Initial Fiscal Fourth Quarter 2009 Outlook
Current uncertainty in global economic conditions makes it particularly difficult to predict product demand and other related matters and makes it more likely that Seagate's actual results could differ materially from current expectations.
For the June quarter, the company expects the TAM, on a unit basis, to be flat as compared to the March quarter in contrast to the historical norms of a slight decrease, with pricing consistent with historical June quarters. The company sees no significant increase in the TAM for the enterprise market and expects to maintain its leading share position in this market in the June quarter. Accordingly, the company expects revenue to be in the range of $1.9 - 2.2 billion and gross margins to improve by 300 - 400 basis points as products based on the 2.5-inch 250GB/disk and 3.5-inch 500GB/disk product platforms continue to ramp and replace less cost-efficient product platforms. The company believes the ongoing transition to these new product platforms, coupled with targeted cost structure reductions, provides the foundation for the continued improvement of gross margins into its fiscal year 2010. Product development and marketing/ administrative costs are expected to be approximately $340 million for the June quarter, with the targeted run rate being less than $300 million per quarter which is expected to be achieved during fiscal year 2010.
As part of the company's ongoing cost structure alignment, additional restructuring actions are currently being addressed. The company believes opportunities exist to reduce operating costs in product development, marketing/administrative and manufacturing areas to target a cost structure that generates positive cash flow and earnings within its fiscal year 2010. The estimated cost of any additional restructuring activities has yet to be determined.

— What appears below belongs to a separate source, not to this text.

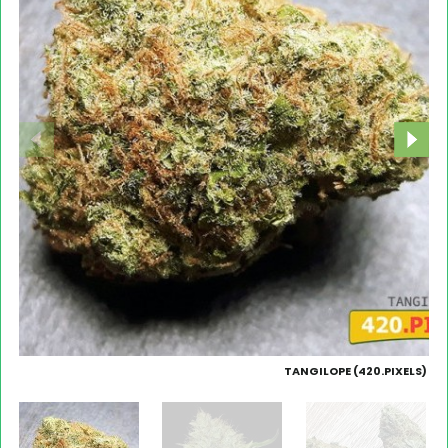
TANGILOPE (420.PIXELS)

The fiscal fourth quarter 2009 outlook does not include the impact of any future mergers, acquisitions, dispositions or other business combinations, financing or potential new restructuring activities the company may undertake. The company is continuing to evaluate various financing options to manage the retirement and replacement of existing debt and associated obligations, including the issuance of new straight debt securities, exchanging existing debt securities for new equity or other debt securities and retiring existing debt securities pursuant to privately negotiated transactions, open market purchases or otherwise.
Cash, cash equivalents and short-term investments as of April 3, 2009 totaled approximately $1.5 billion compared to $1.3 billion in the prior quarter. Approximately $90 million of cash restructuring payments were made during the March quarter.

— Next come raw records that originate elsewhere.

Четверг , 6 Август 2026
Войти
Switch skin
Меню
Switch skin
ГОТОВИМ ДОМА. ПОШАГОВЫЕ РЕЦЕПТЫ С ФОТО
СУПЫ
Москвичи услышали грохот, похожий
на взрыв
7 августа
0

To further enhance liquidity, management has recommended and the board has adopted a policy of not paying a quarterly dividend. This action is expected to reduce cash outflows by approximately $60 million annually.
As disclosed on April 6, 2009, the company has amended the terms and financial covenants relating to the existing revolving credit facility. The company believes the new financial covenants provide adequate flexibility for the remaining term of the credit facility.